(RECORDS FOR THIS TASK begins)

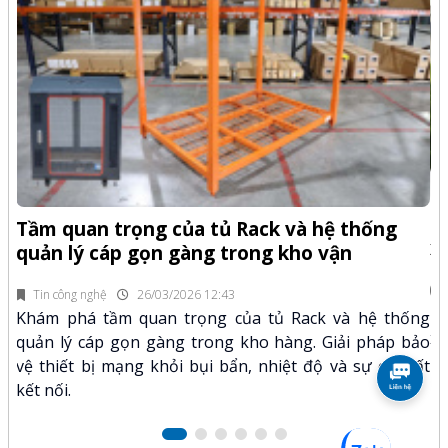
-Z
Q
Tầm quan trọng của tủ Rack và hệ thống
x
quản lý cáp gọn gàng trong kho vận
fi
Tin công nghệ
26/03/2026 12:43
n.
Kh
Khám phá tầm quan trọng của tủ Rack và hệ thống
mã
xư
quản lý cáp gọn gàng trong kho hàng. Giải pháp bảo
hảo
kỹ
vệ thiết bị mạng khỏi bụi bẩn, nhiệt độ và sự cố mất
kết nối.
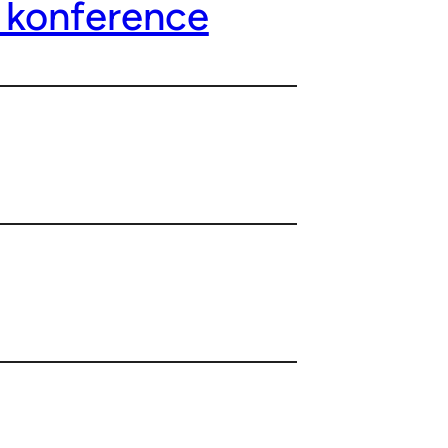
o konference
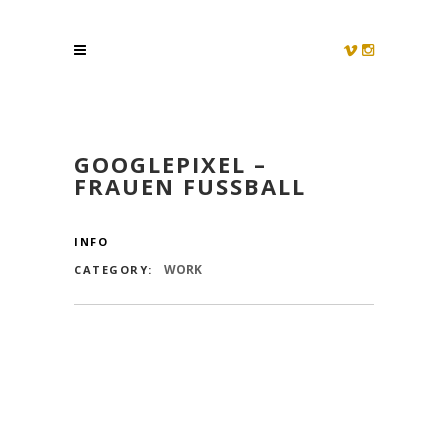
GOOGLEPIXEL –
FRAUEN FUSSBALL
INFO
WORK
CATEGORY:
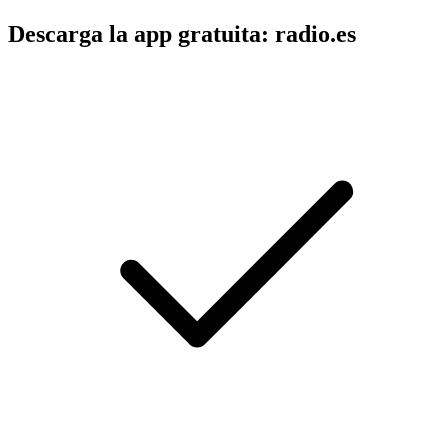
Descarga la app gratuita: radio.es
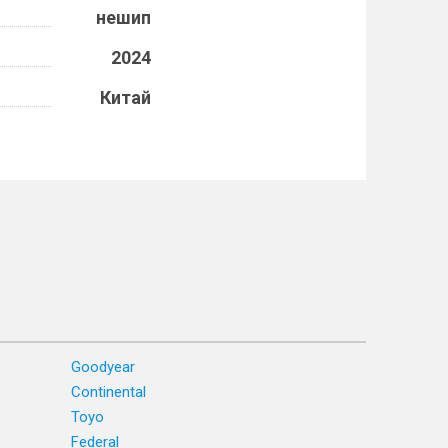
нешип
2024
Китай
Goodyear
Continental
Toyo
Federal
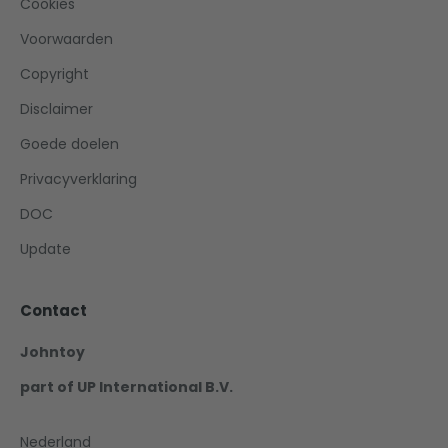
Cookies
Voorwaarden
Copyright
Disclaimer
Goede doelen
Privacyverklaring
DOC
Update
Contact
Johntoy
part of UP International B.V.
Nederland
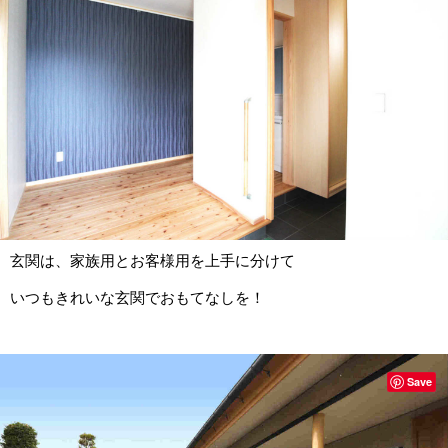
玄関は、家族用とお客様用を上手に分けて
いつもきれいな玄関でおもてなしを！
Save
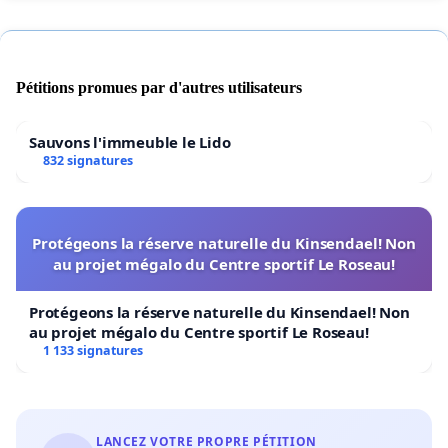
Pétitions promues par d'autres utilisateurs
Sauvons l'immeuble le Lido
832 signatures
Protégeons la réserve naturelle du Kinsendael! Non
au projet mégalo du Centre sportif Le Roseau!
Protégeons la réserve naturelle du Kinsendael! Non
au projet mégalo du Centre sportif Le Roseau!
1 133 signatures
LANCEZ VOTRE PROPRE PÉTITION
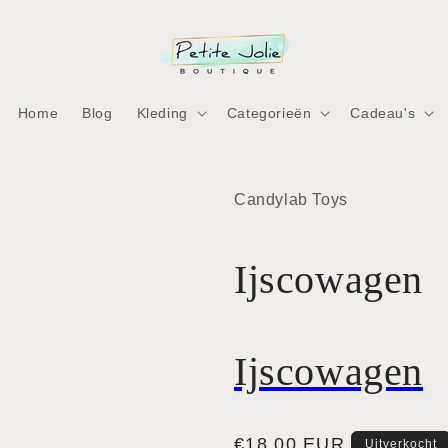
Home
Blog
Kleding
Categorieën
Cadeau's
ia
Candylab Toys
nen
aal
Ijscowagen
Ijscowagen
Normale
€18,00 EUR
Uitverkocht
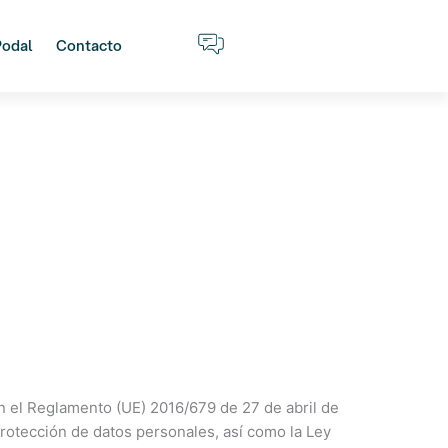
Podal
Contacto
n el Reglamento (UE) 2016/679 de 27 de abril de
otección de datos personales, así como la Ley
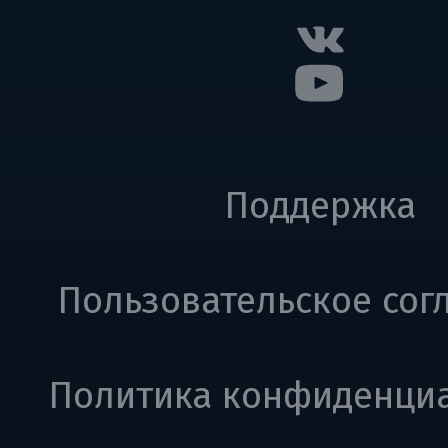
Поддержка
Пользовательское сог
Политика конфиденци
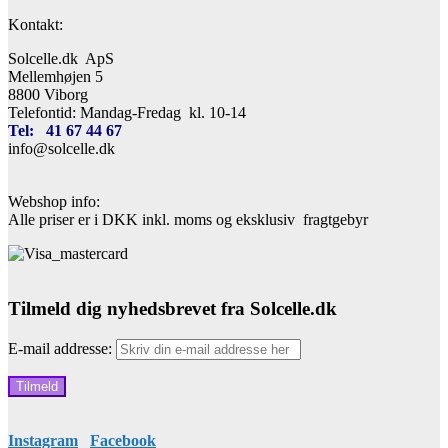
Kontakt:
Solcelle.dk ApS
Mellemhøjen 5
8800 Viborg
Telefontid: Mandag-Fredag kl. 10-14
Tel: 41 67 44 67
info@solcelle.dk
Webshop info:
Alle priser er i DKK inkl. moms og eksklusiv fragtgebyr
Tilmeld dig nyhedsbrevet fra Solcelle.dk
E-mail addresse:
Instagram
Facebook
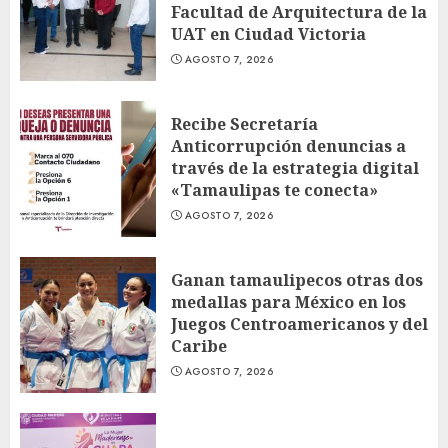
Facultad de Arquitectura de la
UAT en Ciudad Victoria
AGOSTO 7, 2026
Recibe Secretaría
Anticorrupción denuncias a
través de la estrategia digital
«Tamaulipas te conecta»
AGOSTO 7, 2026
Ganan tamaulipecos otras dos
medallas para México en los
Juegos Centroamericanos y del
Caribe
AGOSTO 7, 2026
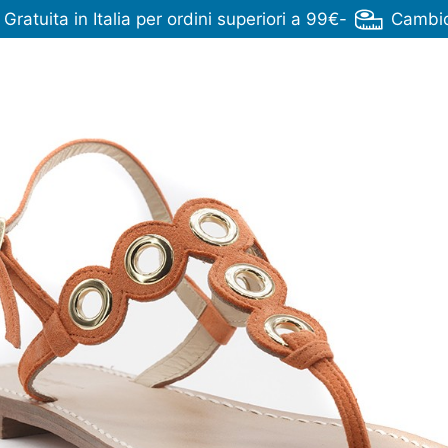
ratuita in Italia per ordini superiori a 99€
-
Cambio 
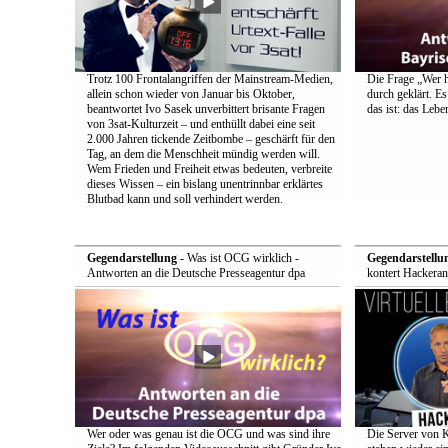
Trotz 100 Frontalangriffen der Mainstream-Medien,
Die Frage „Wer h
allein schon wieder von Januar bis Oktober,
durch geklärt. Es
beantwortet Ivo Sasek unverbittert brisante Fragen
das ist: das Leb
von 3sat-Kulturzeit – und enthüllt dabei eine seit
2.000 Jahren tickende Zeitbombe – geschärft für den
Tag, an dem die Menschheit mündig werden will.
Wem Frieden und Freiheit etwas bedeuten, verbreite
dieses Wissen – ein bislang unentrinnbar erklärtes
Blutbad kann und soll verhindert werden.
Gegendarstellung
- Was ist OCG wirklich -
Gegendarstellu
Antworten an die Deutsche Presseagentur dpa
kontert Hackeran
Wer oder was genau ist die OCG und was sind ihre
Die Server von 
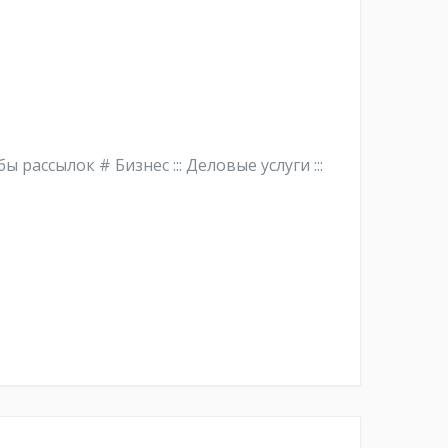
бы рассылок # Бизнес ::: Деловые услуги :::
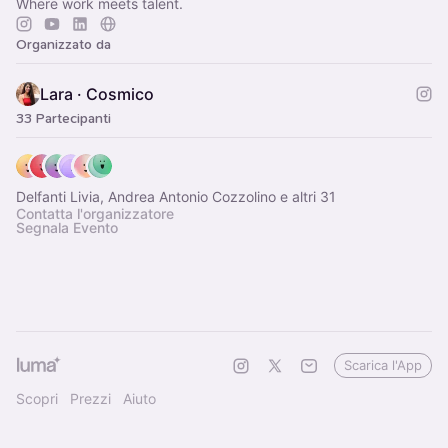
Where work meets talent.
Organizzato da
Lara · Cosmico
33 Partecipanti
Delfanti Livia, Andrea Antonio Cozzolino e altri 31
Contatta l'organizzatore
Segnala Evento
Scarica l'App
Scopri
Prezzi
Aiuto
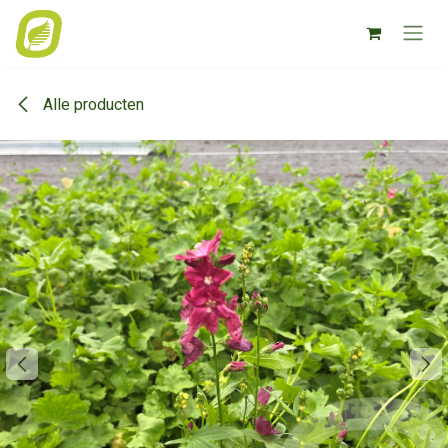
Overslaan naar inhoud
Alle producten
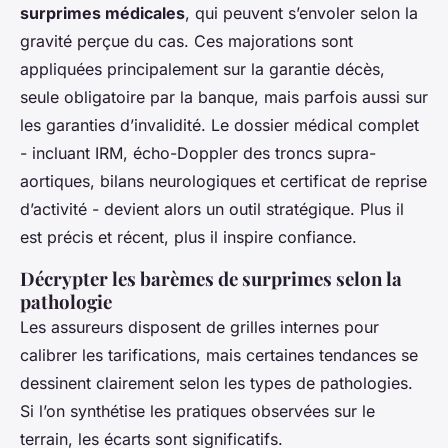
surprimes médicales
, qui peuvent s’envoler selon la
gravité perçue du cas. Ces majorations sont
appliquées principalement sur la garantie décès,
seule obligatoire par la banque, mais parfois aussi sur
les garanties d’invalidité. Le dossier médical complet
- incluant IRM, écho-Doppler des troncs supra-
aortiques, bilans neurologiques et certificat de reprise
d’activité - devient alors un outil stratégique. Plus il
est précis et récent, plus il inspire confiance.
Décrypter les barèmes de surprimes selon la
pathologie
Les assureurs disposent de grilles internes pour
calibrer les tarifications, mais certaines tendances se
dessinent clairement selon les types de pathologies.
Si l’on synthétise les pratiques observées sur le
terrain, les écarts sont significatifs.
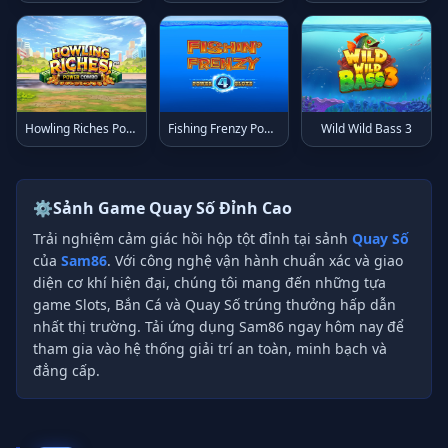
Howling Riches Power Combo
Fishing Frenzy Power 4 Slots
Wild Wild Bass 3
⚙️
Sảnh Game Quay Số Đỉnh Cao
Trải nghiệm cảm giác hồi hộp tột đỉnh tại sảnh
Quay Số
của
Sam86
. Với công nghệ vận hành chuẩn xác và giao
diện cơ khí hiện đại, chúng tôi mang đến những tựa
game Slots, Bắn Cá và Quay Số trúng thưởng hấp dẫn
nhất thị trường. Tải ứng dụng Sam86 ngay hôm nay để
tham gia vào hệ thống giải trí an toàn, minh bạch và
đẳng cấp.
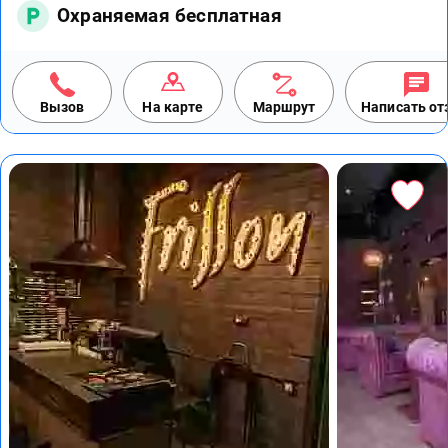
Охраняемая бесплатная
Вызов
На карте
Маршрут
Написать о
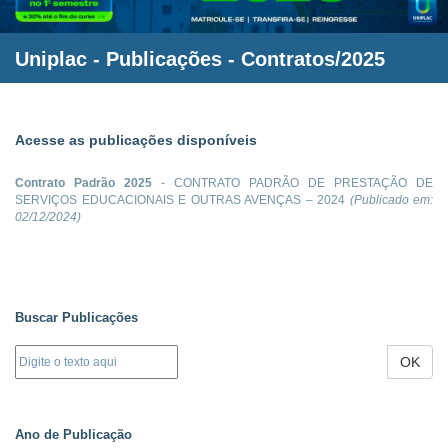
Uniplac
- Publicações - Contratos/2025
Acesse as publicações disponíveis
Contrato Padrão 2025
- CONTRATO PADRÃO DE PRESTAÇÃO DE
SERVIÇOS EDUCACIONAIS E OUTRAS AVENÇAS – 2024
(Publicado em:
02/12/2024
)
Buscar Publicações
OK
Ano de Publicação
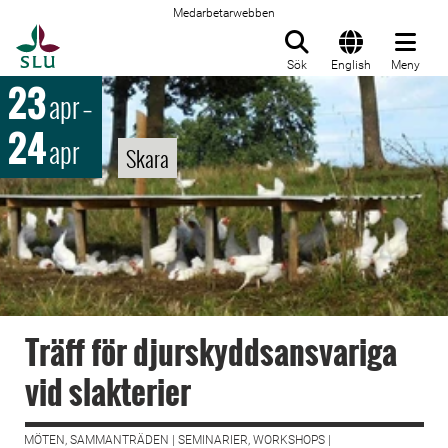
Medarbetarwebben
Till startsida
Sök
English
Meny
23
apr
–
24
apr
Skara
Träff för djurskyddsansvariga
vid slakterier
MÖTEN, SAMMANTRÄDEN | SEMINARIER, WORKSHOPS |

(RECORDS FOR THIS TASK ends)

## WORK ORDER
For this exercise, print all of the entries exactly as they appear, but without pictures.

## YOUR SOLUTION
-Z
Q
Tầm quan trọng của tủ Rack và hệ thống
x
quản lý cáp gọn gàng trong kho vận
fi
Tin công nghệ
26/03/2026 12:43
n.
Kh
Khám phá tầm quan trọng của tủ Rack và hệ thống
mã
xư
quản lý cáp gọn gàng trong kho hàng. Giải pháp bảo
hảo
kỹ
vệ thiết bị mạng khỏi bụi bẩn, nhiệt độ và sự cố mất
kết nối.
o konference
GOOGLEPIXEL –
FRAUEN FUSSBALL
INFO
WORK
CATEGORY:
Descarga la app gratuita: radio.es
нешип
2024
Китай
Goodyear
Continental
Toyo
Federal
Cookies
Voorwaarden
Copyright
Disclaimer
Goede doelen
Privacyverklaring
DOC
Update
Contact
Johntoy
part of UP International B.V.
Nederland
玄関は、家族用とお客様用を上手に分けて
いつもきれいな玄関でおもてなしを！
Save
Pétitions promues par d'autres utilisateurs
Sauvons l'immeuble le Lido
832 signatures
Protégeons la réserve naturelle du Kinsendael! Non
au projet mégalo du Centre sportif Le Roseau!
Protégeons la réserve naturelle du Kinsendael! Non
au projet mégalo du Centre sportif Le Roseau!
1 133 signatures
LANCEZ VOTRE PROPRE PÉTITION
Home
Blog
Kleding
Categorieën
Cadeau's
ia
Candylab Toys
nen
aal
Ijscowagen
Ijscowagen
Normale
€18,00 EUR
Uitverkocht
Podal
Contacto
n el Reglamento (UE) 2016/679 de 27 de abril de
otección de datos personales, así como la Ley
Поддержка
Пользовательское сог
Политика конфиденци
Kontakt:
Solcelle.dk ApS
Mellemhøjen 5
8800 Viborg
Telefontid: Mandag-Fredag kl. 10-14
Tel: 41 67 44 67
info@solcelle.dk
Webshop info:
Alle priser er i DKK inkl. moms og eksklusiv fragtgebyr
Tilmeld dig nyhedsbrevet fra Solcelle.dk
E-mail addresse:
Instagram
Facebook
Facultad de Arquitectura de la
UAT en Ciudad Victoria
AGOSTO 7, 2026
Recibe Secretaría
Anticorrupción denuncias a
través de la estrategia digital
«Tamaulipas te conecta»
AGOSTO 7, 2026
Ganan tamaulipecos otras dos
medallas para México en los
Juegos Centroamericanos y del
Caribe
AGOSTO 7, 2026
ratuita in Italia per ordini superiori a 99€
-
Cambio 
Trotz 100 Frontalangriffen der Mainstream-Medien,
Die Frage „Wer h
allein schon wieder von Januar bis Oktober,
durch geklärt. Es
beantwortet Ivo Sasek unverbittert brisante Fragen
das ist: das Leb
von 3sat-Kulturzeit – und enthüllt dabei eine seit
2.000 Jahren tickende Zeitbombe – geschärft für den
Tag, an dem die Menschheit mündig werden will.
Wem Frieden und Freiheit etwas bedeuten, verbreite
dieses Wissen – ein bislang unentrinnbar erklärtes
Blutbad kann und soll verhindert werden.
Gegendarstellung
- Was ist OCG wirklich -
Gegendarstellu
Antworten an die Deutsche Presseagentur dpa
kontert Hackeran
Wer oder was genau ist die OCG und was sind ihre
Die Server von 
бы рассылок # Бизнес ::: Деловые услуги :::
Where work meets talent.
Organizzato da
Lara · Cosmico
33 Partecipanti
Delfanti Livia, Andrea Antonio Cozzolino e altri 31
Contatta l'organizzatore
Segnala Evento
Scarica l'App
Scopri
Prezzi
Aiuto
Overslaan naar inhoud
Alle producten
surprimes médicales
, qui peuvent s’envoler selon la
gravité perçue du cas. Ces majorations sont
appliquées principalement sur la garantie décès,
seule obligatoire par la banque, mais parfois aussi sur
les garanties d’invalidité. Le dossier médical complet
- incluant IRM, écho-Doppler des troncs supra-
aortiques, bilans neurologiques et certificat de reprise
d’activité - devient alors un outil stratégique. Plus il
est précis et récent, plus il inspire confiance.
Décrypter les barèmes de surprimes selon la
pathologie
Les assureurs disposent de grilles internes pour
calibrer les tarifications, mais certaines tendances se
dessinent clairement selon les types de pathologies.
Si l’on synthétise les pratiques observées sur le
terrain, les écarts sont significatifs.
Howling Riches Power Combo
Fishing Frenzy Power 4 Slots
Wild Wild Bass 3
⚙️
Sảnh Game Quay Số Đỉnh Cao
Trải nghiệm cảm giác hồi hộp tột đỉnh tại sảnh
Quay Số
của
Sam86
. Với công nghệ vận hành chuẩn xác và giao
diện cơ khí hiện đại, chúng tôi mang đến những tựa
game Slots, Bắn Cá và Quay Số trúng thưởng hấp dẫn
nhất thị trường. Tải ứng dụng Sam86 ngay hôm nay để
tham gia vào hệ thống giải trí an toàn, minh bạch và
đẳng cấp.
Охраняемая бесплатная
Вызов
На карте
Маршрут
Написать о
Uniplac
- Publicações - Contratos/2025
Acesse as publicações disponíveis
Contrato Padrão 2025
- CONTRATO PADRÃO DE PRESTAÇÃO DE
SERVIÇOS EDUCACIONAIS E OUTRAS AVENÇAS – 2024
(Publicado em:
02/12/2024
)
Buscar Publicações
OK
Ano de Publicação
Medarbetarwebben
Till startsida
Sök
English
Meny
23
apr
–
24
apr
Skara
Träff för djurskyddsansvariga
vid slakterier
MÖTEN, SAMMANTRÄDEN | SEMINARIER, WORKSHOPS |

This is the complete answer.